Records drawn from a dataset:
========================

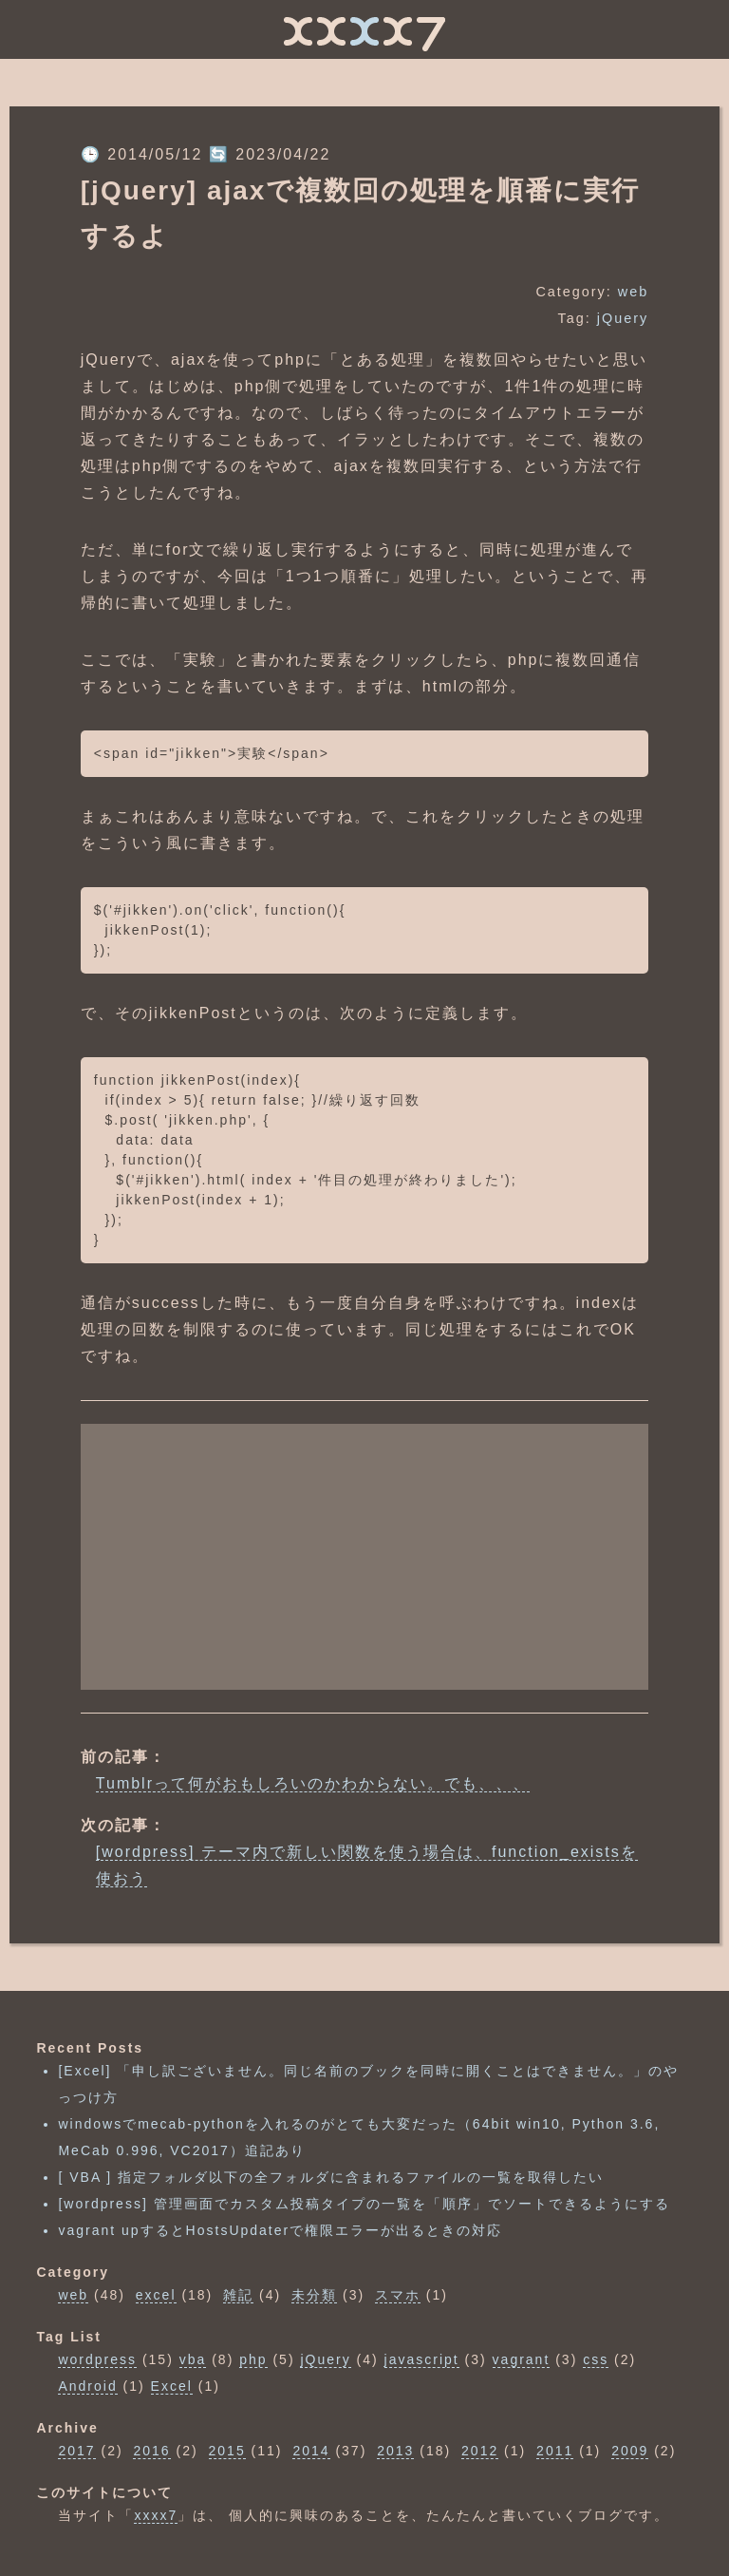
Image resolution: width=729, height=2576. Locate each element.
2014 (310, 2450)
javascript (421, 2359)
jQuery (622, 318)
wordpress (97, 2359)
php (253, 2359)
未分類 (314, 2294)
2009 (629, 2450)
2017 (76, 2450)
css (595, 2359)
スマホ (398, 2294)
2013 (395, 2450)
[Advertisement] (364, 1557)
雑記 (238, 2294)
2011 (554, 2450)
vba (193, 2359)
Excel (172, 2386)
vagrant (522, 2359)
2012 (479, 2450)
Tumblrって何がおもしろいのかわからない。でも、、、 (313, 1783)
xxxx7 (156, 2515)
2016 (151, 2450)
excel (156, 2294)
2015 (227, 2450)
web (633, 291)
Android (87, 2386)
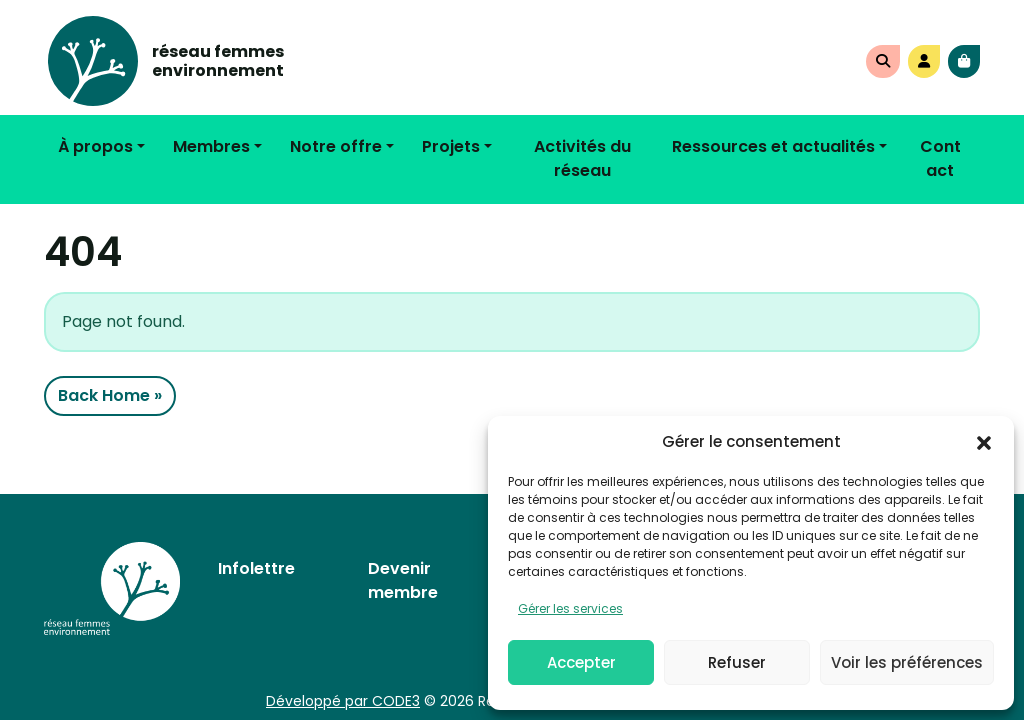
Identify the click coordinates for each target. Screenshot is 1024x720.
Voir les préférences (907, 662)
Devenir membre (403, 580)
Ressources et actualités (773, 146)
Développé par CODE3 (343, 701)
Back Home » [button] (110, 395)
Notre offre (336, 146)
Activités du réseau (582, 158)
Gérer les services (570, 608)
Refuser (737, 662)
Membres (211, 146)
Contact (940, 158)
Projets (451, 146)
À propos (95, 146)
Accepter (581, 662)
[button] (984, 442)
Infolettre (256, 568)
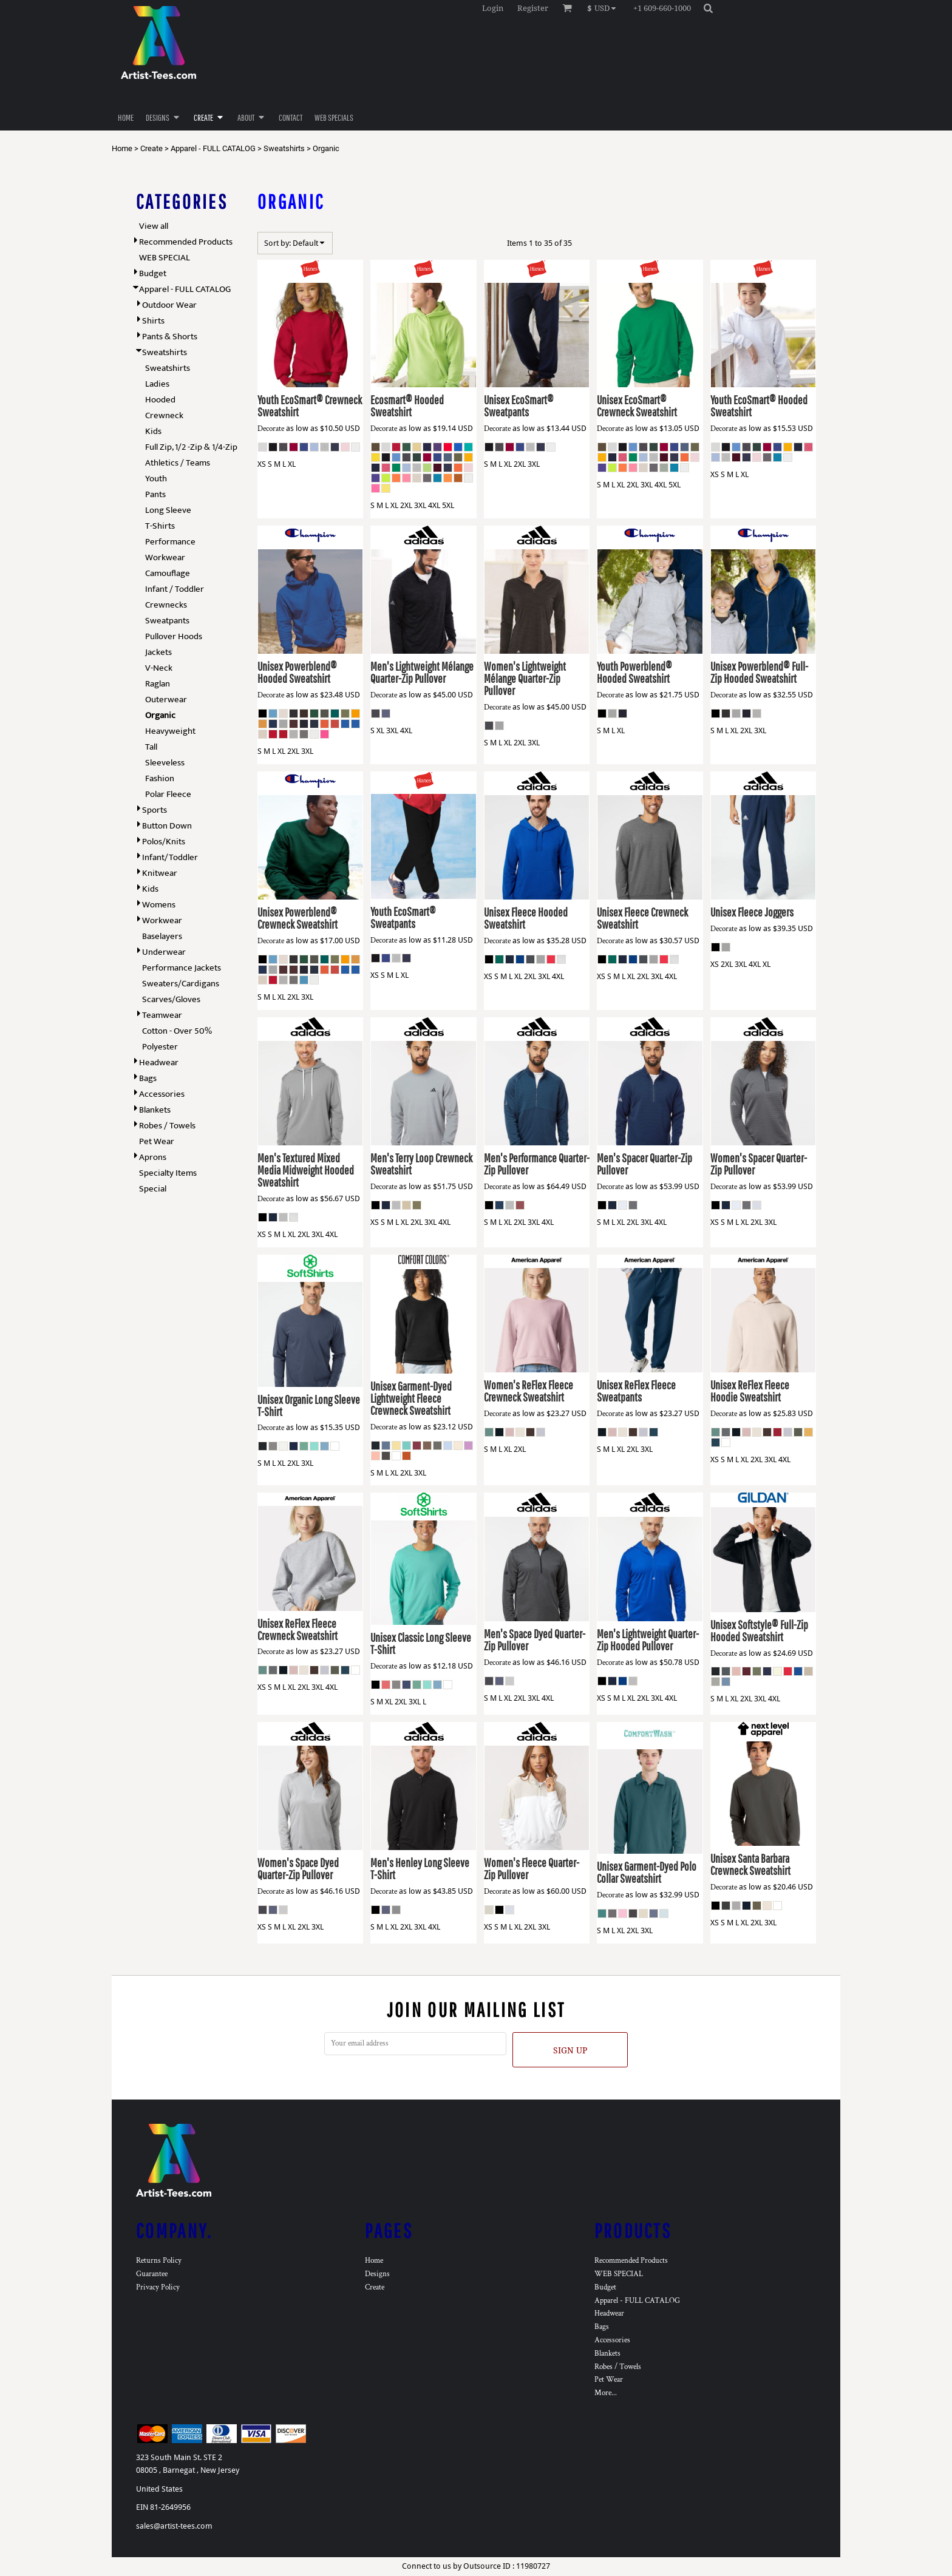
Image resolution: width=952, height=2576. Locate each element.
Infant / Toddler (174, 589)
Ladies (157, 383)
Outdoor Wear (169, 305)
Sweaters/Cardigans (180, 983)
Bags (148, 1078)
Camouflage (167, 573)
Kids (153, 431)
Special (152, 1188)
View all (153, 226)
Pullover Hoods (173, 636)
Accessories (162, 1094)
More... (605, 2393)
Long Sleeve (168, 510)
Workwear (165, 557)
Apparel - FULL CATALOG (213, 148)
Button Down (167, 825)
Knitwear (159, 873)
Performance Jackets (181, 967)
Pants (155, 494)
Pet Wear (156, 1141)
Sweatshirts (284, 148)
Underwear (164, 952)
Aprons (152, 1157)
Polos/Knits (163, 841)
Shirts (153, 320)
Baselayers (162, 936)
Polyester (160, 1046)
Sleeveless (165, 762)
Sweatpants (167, 620)
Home (122, 148)
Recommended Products (186, 241)
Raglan (157, 683)
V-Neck (158, 668)
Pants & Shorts (169, 336)
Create (151, 148)
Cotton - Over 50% (177, 1031)
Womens (158, 904)
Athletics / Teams (177, 462)
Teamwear (162, 1015)
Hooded (160, 399)
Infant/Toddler (170, 857)
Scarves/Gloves (171, 999)
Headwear (158, 1062)
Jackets (158, 652)
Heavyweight (170, 731)
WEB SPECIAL (164, 257)
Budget (152, 273)
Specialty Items (168, 1173)
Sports (154, 810)
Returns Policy (159, 2261)
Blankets (155, 1109)
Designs (377, 2274)
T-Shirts (160, 526)
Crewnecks (166, 604)
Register (532, 8)
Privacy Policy (158, 2287)
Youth (156, 478)
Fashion (159, 778)
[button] (604, 8)
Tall (151, 746)
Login (492, 8)
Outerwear (166, 699)
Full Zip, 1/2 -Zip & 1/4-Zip (191, 447)
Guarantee (152, 2274)
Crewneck (164, 415)
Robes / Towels (167, 1125)
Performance (170, 541)
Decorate (270, 429)
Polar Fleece (168, 794)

========================

▸ **Task goal**
Transcribe the entries from their first line to the line that holds "Notre offre (336, 146)", both included, and skip every picture.

▸ **Answer space**
Image resolution: width=729, height=2576. Locate each element.
2014 (310, 2450)
javascript (421, 2359)
jQuery (622, 318)
wordpress (97, 2359)
php (253, 2359)
未分類 (314, 2294)
2009 (629, 2450)
2017 (76, 2450)
css (595, 2359)
スマホ (398, 2294)
2013 (395, 2450)
[Advertisement] (364, 1557)
雑記 (238, 2294)
2011 (554, 2450)
vba (193, 2359)
Excel (172, 2386)
vagrant (522, 2359)
2012 (479, 2450)
Tumblrって何がおもしろいのかわからない。でも、、、 (313, 1783)
xxxx7 (156, 2515)
2016 (151, 2450)
excel (156, 2294)
2015 (227, 2450)
web (633, 291)
Android (87, 2386)
Identify the click coordinates for each target. Screenshot is 1024x720.
Voir les préférences (907, 662)
Devenir membre (403, 580)
Ressources et actualités (773, 146)
Développé par CODE3 (343, 701)
Back Home » [button] (110, 395)
Notre offre (336, 146)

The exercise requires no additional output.